To justify that claim, I first need to define Φ.  Strikingly, despite the large literature about Φ, I had a hard time finding a clear mathematical definition of it—one that not only listed formulas but fully defined the structures that the formulas were talking about.  Complicating matters further, there are several competing definitions of Φ in the literature, including ΦDM (discrete memoryless), ΦE (empirical), and ΦAR (autoregressive), which apply in different contexts (e.g., some take time evolution into account and others don’t).  Nevertheless, I think I can define Φ in a way that will make sense to theoretical computer scientists.  And crucially, the broad point I want to make about Φ won’t depend much on the details of its formalization anyway.

We consider a discrete system in a state x=(x1,…,xn)∈Sn, where S is a finite alphabet (the simplest case is S={0,1}).  We imagine that the system evolves via an “updating function” f:Sn→Sn.
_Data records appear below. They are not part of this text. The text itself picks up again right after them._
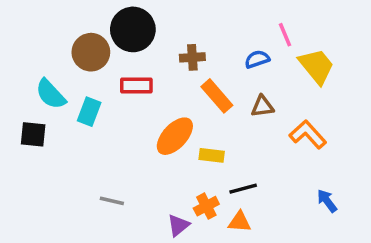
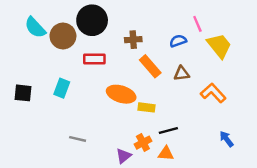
cyan semicircle: (51, 94) -> (35, 28), moved
cyan rectangle: (89, 112) -> (62, 88), moved
orange ellipse: (175, 136) -> (121, 94), turned 64

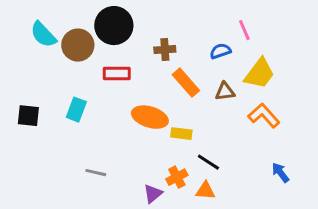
yellow trapezoid: (219, 46) -> (259, 74), moved, turned 76
black line: (168, 130) -> (208, 162), turned 48

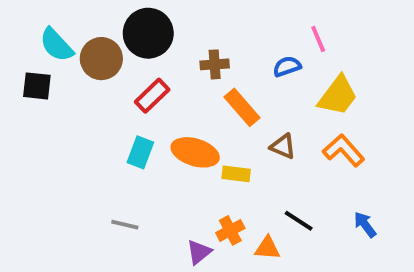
red rectangle: (117, 74) -> (152, 96), turned -44
brown triangle: (225, 92) -> (283, 146), moved, turned 30
cyan rectangle: (76, 110) -> (140, 152), moved
black square: (28, 116) -> (37, 86), moved
black line: (208, 162) -> (299, 221), moved

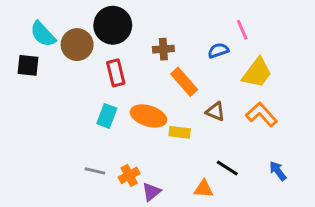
red rectangle: (152, 96) -> (116, 73), turned -60
orange cross: (230, 230) -> (129, 175), moved

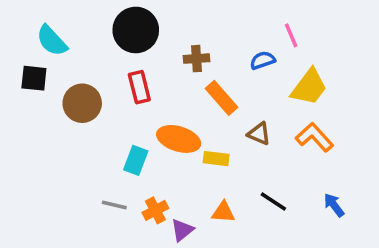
brown circle: (77, 45) -> (82, 103), moved
cyan rectangle: (107, 116) -> (136, 160), moved
orange triangle: (203, 189) -> (223, 212), moved

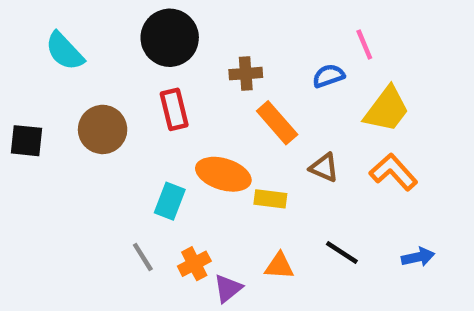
black square: (34, 78) -> (27, 141), moved
gray line: (114, 205) -> (143, 257), turned 45
blue arrow: (334, 205) -> (418, 257), turned 115

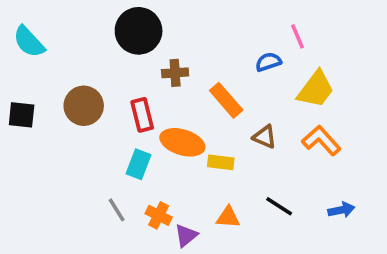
cyan semicircle: (65, 51) -> (29, 42), moved
brown cross: (246, 74) -> (175, 73), moved
red rectangle: (174, 109) -> (142, 115), moved
orange cross: (194, 264) -> (159, 215), turned -35

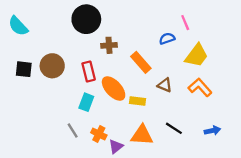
black square: (22, 115) -> (24, 69), moved
orange ellipse: (182, 142) -> (114, 89), turned 30
orange triangle: (228, 217) -> (142, 135), size x1.5

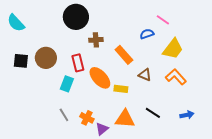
pink line: (185, 23) -> (163, 20), turned -32
cyan rectangle: (86, 102) -> (67, 84), moved

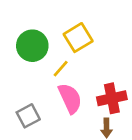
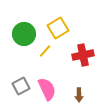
pink semicircle: (70, 98) -> (47, 89), moved
red cross: (112, 98) -> (83, 55), moved

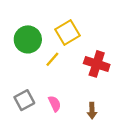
red cross: (83, 55) -> (97, 64), turned 30
pink semicircle: (47, 89) -> (55, 104), size x0.6

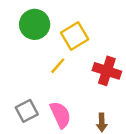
green circle: (28, 39) -> (35, 24), moved
pink semicircle: (55, 104) -> (60, 115), size x1.5

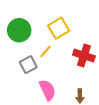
green circle: (35, 24) -> (19, 30), moved
gray square: (27, 111) -> (28, 65), moved

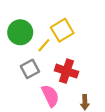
yellow line: (45, 51) -> (44, 45), moved
red cross: (84, 56) -> (66, 71), moved

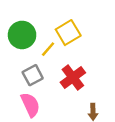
red cross: (66, 71) -> (73, 78), turned 35
pink semicircle: (50, 96) -> (30, 105), moved

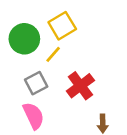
yellow square: (68, 33) -> (62, 26), moved

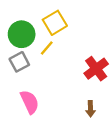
gray square: (36, 83) -> (19, 62), moved
red cross: (80, 86) -> (96, 69), moved

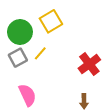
yellow line: (47, 48) -> (40, 53), moved

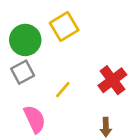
yellow line: (40, 53) -> (63, 90), moved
Then the question that interests us is whether the xi‘s can be partitioned into two sets A and B, of roughly comparable size, such that the updates to the variables in A don’t depend very much on the variables in B and vice versa.  If such a partition exists, then we say that the computation of f does not involve “global integration of information,” which on Tononi’s theory is a defining aspect of consciousness.

More formally, given a partition (A,B) of {1,…,n}, let us write an input y=(y1,…,yn)∈Sn to f in the form (yA,yB), where yA consists of the y variables in A and yB consists of the y variables in B.  Then we can think of f as mapping an input pair (yA,yB) to an output pair (zA,zB).  Now, we define the “effective information” EI(A→B) as H(zB | A random, yB=xB).  Or in words, EI(A→B) is the Shannon entropy of the output variables in B, if the input variables in A are drawn uniformly at random, while the input variables in B are fixed to their values in x.  It’s a measure of the dependence of B on A in the computation of f(x).  Similarly, we define

EI(B→A) := H(zA | B random, yA=xA).

We then consider the sum

Φ(A,B) := EI(A→B) + EI(B→A).

Intuitively, we’d like the integrated information Φ=Φ(f,x) be the minimum of Φ(A,B), over all 2n-2 possible partitions of {1,…,n} into nonempty sets A and B.  The idea is that Φ should be large, if and only if it’s not possible to partition the variables into two sets A and B, in such a way that not much information flows from A to B or vice versa when f(x) is computed.

However, no sooner do we propose this than we notice a technical problem.  What if A is much larger than B, or vice versa?  As an extreme case, what if A={1,…,n-1} and B={n}?  In that case, we’ll have Φ(A,B)≤2log2|S|, but only for the boring reason that there’s hardly any entropy in B as a whole, to either influence A or be influenced by it.  For this reason, Tononi proposes a fix where we normalize each Φ(A,B) by dividing it by min{|A|,|B|}.  He then defines the integrated information Φ to be Φ(A,B), for whichever partition (A,B) minimizes the ratio Φ(A,B) / min{|A|,|B|}.  (Unless I missed it, Tononi never specifies what we should do if there are multiple (A,B)’s that all achieve the same minimum of Φ(A,B) / min{|A|,|B|}.  I’ll return to that point later, along with other idiosyncrasies of the normalization procedure.)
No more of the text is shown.